Comparing groups within a dataset is another aspect of analysis. Here, we will use some tools from Python.
Libraries & Data Prep
First, we need to load our libraries and prepare our data. Below is the code for the libraries we need.
import seaborn as sns
from pydataset import data
import matplotlib.pyplot as plt
The first and last lines load the libraries we need for data visualization. The second line loads the data() function from pydataset, where our data will come from. Below is the code for loading our data.
df=data('Prestige')
df.head()

Our data is the Prestige dataset from the data() function, loaded as the object df. The .head() method displays the first few lines of our dataset. This dataset contains various jobs measured in terms of education, income, women, prestige, census, and type.

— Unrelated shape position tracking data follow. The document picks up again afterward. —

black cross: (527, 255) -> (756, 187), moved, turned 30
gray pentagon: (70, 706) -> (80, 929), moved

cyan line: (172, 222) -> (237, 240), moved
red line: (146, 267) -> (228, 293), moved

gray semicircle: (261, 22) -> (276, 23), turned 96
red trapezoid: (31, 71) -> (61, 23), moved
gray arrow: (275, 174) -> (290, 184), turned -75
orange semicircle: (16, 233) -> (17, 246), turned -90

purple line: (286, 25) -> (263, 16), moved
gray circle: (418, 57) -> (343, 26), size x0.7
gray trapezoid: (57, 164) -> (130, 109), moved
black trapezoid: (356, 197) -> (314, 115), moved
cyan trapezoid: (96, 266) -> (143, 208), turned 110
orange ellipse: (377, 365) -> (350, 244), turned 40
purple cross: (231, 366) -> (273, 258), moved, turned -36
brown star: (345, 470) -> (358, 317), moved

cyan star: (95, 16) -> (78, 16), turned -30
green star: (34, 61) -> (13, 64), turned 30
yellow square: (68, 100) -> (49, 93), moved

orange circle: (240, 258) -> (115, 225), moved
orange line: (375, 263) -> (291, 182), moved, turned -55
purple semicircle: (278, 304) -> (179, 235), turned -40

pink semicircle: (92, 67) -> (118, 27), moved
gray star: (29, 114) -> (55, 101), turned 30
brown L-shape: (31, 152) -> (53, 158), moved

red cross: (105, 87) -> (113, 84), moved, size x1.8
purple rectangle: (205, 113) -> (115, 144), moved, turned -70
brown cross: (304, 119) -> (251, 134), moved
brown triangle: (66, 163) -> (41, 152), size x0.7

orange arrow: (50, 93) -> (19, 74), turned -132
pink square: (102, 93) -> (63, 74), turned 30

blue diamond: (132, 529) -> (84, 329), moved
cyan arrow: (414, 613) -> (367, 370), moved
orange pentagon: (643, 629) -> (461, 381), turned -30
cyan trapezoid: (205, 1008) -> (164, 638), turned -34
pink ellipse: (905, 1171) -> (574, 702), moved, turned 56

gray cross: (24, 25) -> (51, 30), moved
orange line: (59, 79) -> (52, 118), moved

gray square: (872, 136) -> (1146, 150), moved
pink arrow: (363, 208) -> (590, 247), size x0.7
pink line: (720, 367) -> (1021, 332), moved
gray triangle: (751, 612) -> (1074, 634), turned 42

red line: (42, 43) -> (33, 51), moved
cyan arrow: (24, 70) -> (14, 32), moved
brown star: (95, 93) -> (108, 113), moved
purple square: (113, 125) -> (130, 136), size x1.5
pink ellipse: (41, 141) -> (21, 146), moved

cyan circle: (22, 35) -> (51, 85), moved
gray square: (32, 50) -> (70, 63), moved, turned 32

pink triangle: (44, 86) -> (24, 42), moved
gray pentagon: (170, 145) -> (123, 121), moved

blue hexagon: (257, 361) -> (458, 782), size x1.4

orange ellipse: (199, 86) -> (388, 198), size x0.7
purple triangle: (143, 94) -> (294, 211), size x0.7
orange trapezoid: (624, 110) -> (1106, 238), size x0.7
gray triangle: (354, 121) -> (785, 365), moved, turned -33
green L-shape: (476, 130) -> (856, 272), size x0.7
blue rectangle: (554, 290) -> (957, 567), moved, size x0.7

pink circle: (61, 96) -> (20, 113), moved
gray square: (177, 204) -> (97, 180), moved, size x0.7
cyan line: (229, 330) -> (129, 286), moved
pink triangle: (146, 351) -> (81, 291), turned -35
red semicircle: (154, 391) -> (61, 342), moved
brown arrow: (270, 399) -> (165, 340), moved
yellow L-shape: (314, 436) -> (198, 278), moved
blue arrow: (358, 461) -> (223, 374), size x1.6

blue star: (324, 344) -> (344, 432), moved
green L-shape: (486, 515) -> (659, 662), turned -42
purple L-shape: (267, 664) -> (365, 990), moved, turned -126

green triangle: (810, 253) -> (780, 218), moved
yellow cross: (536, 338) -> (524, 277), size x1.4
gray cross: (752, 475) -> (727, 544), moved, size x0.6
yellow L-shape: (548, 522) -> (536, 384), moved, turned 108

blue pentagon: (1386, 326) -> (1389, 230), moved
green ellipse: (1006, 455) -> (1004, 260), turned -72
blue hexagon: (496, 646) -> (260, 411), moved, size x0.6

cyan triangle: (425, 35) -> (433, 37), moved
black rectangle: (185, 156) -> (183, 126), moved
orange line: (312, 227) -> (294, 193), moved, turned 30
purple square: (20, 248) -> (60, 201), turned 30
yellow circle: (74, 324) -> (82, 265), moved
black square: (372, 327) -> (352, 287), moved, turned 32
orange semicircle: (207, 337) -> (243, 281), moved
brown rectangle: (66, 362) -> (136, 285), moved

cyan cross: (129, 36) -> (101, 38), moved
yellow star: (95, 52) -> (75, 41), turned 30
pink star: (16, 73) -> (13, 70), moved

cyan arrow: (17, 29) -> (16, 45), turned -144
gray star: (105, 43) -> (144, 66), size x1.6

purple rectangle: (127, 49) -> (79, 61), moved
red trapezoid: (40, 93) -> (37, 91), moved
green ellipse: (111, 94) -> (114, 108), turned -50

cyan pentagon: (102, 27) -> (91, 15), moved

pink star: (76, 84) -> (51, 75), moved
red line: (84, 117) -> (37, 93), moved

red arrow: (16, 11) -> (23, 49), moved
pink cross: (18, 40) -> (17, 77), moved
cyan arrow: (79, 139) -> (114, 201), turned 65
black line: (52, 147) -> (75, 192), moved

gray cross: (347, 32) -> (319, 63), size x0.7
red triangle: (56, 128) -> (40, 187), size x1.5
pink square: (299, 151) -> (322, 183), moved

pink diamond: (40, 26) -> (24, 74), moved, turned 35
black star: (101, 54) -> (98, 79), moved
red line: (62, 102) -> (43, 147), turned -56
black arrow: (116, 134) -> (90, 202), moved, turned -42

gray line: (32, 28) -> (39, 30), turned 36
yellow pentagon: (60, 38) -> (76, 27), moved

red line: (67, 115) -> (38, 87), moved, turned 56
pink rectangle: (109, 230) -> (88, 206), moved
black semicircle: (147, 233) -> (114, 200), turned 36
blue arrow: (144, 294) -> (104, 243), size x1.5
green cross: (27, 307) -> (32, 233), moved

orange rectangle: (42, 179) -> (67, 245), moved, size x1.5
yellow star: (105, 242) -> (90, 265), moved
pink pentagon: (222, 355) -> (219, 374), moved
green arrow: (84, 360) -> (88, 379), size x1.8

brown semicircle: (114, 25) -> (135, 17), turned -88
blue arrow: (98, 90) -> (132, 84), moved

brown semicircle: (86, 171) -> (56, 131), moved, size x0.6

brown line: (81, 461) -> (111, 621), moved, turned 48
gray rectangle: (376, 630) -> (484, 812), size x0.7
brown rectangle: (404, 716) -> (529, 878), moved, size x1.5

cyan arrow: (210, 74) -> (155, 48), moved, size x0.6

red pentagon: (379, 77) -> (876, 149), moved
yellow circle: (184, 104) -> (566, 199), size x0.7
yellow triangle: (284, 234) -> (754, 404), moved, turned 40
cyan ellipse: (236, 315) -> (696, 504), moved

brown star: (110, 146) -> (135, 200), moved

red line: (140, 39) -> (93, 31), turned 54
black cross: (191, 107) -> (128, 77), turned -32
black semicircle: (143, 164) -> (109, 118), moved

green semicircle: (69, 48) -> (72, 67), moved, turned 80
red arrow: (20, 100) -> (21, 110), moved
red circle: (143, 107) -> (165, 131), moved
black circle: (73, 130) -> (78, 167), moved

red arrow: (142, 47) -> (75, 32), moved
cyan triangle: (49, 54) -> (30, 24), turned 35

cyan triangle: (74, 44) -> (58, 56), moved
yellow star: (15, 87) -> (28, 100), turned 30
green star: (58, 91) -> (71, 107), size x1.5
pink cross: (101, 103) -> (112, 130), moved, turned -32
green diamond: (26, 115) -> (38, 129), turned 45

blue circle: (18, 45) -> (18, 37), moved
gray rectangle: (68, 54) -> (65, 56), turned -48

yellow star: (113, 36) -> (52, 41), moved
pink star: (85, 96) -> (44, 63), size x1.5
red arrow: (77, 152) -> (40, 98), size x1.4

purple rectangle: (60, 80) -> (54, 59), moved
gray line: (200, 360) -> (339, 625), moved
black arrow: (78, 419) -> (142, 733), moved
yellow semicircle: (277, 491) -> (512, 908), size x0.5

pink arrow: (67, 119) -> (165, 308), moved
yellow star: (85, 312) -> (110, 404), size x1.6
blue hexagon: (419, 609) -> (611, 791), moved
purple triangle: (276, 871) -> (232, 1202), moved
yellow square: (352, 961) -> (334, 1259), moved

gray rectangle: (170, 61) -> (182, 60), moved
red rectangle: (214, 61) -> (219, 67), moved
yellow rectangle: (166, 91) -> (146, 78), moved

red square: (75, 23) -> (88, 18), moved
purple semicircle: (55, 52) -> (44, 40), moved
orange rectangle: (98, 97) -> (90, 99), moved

We are now ready to create our first comparison.
Histogram Comparision
The histogram comparison allows us to compare the shape of different distributions of data when the histograms overlap each other. We will compare the income distribution by job type in the code below.
# Filter dataset for prof
sns.kdeplot(df[df.type == 'prof'].income,
# Shade under kde and add a helpful label
fill = True,
label = 'prof')
# Filter dataset for non prof
sns.kdeplot(df[df.type != 'prof'].income,
# Again, shade under kde and add a helpful label
fill = True,
label = 'non-prof')
plt.show()

We create the first plot (blue color) by submitting the data for “prof” and income. We repeat this process and subset the data for individuals who are not “prof.”The plot shows that there is a broader distribution of income for people whose job type is professional. We could confirm this with a t-test or ANOVA, but the visual can often help to determine if statistical testing is appropriate
Rug Plot
A rug plot serves a similar purpose to a histogram. The main difference is that a rug plot includes ticks along the x-axis that help to show where data points are located. This knowledge can be used to remove outliers when necessary. Below is the code, output, and explanation of how to create a rug plot.
sns.kdeplot(df[df.type == 'prof'].income,
label = 'prof',
# Turn the color blue to stand out
color = 'green')
sns.kdeplot(df[df.type != 'prof'].income,
label = 'Other types',
# Turn the color gray
color = 'red')
# Turn on rugplot
sns.rugplot(df[df.type == 'prof'].income,
label = 'prof',
color = 'green')
sns.rugplot(df[df.type != 'prof'].income,
label = 'Other types',
color = 'red')
plt.show()

The first two blocks of code are the same as the last example and make the histograms. The main difference is that no color fills the inside of the histograms. The new code is the two blocks of code that use the rugplot() method. The code for the arguments within the ruplot() method is almost the same as for the histogram, so there is little to discuss.
Swarm Plot
The swarm plot provides a different way to visualize a distribution. Like the histogram, it can be useful for comparison. In the code below, we use a swarm plot to look at the distribution of education by job type.
# Plot beeswarm
sns.swarmplot(y = "type",
x = 'education',
data = df,
# Decrease the size of the points to avoid crowding
size = 3)
# Give a descriptive title
plt.title('Education and Type')
plt.show()

The code is straightforward. You use the swarmplot() method and put in your values for the x and y axes. The plot shows you that prof job types have a higher level of education compared to the other job types.
Conclusion
People have their preferences for how they want to view data. The point here was not to state that one method was better than another. Rather, the goal was to raise awareness of the available options and to show how they can be created using Python.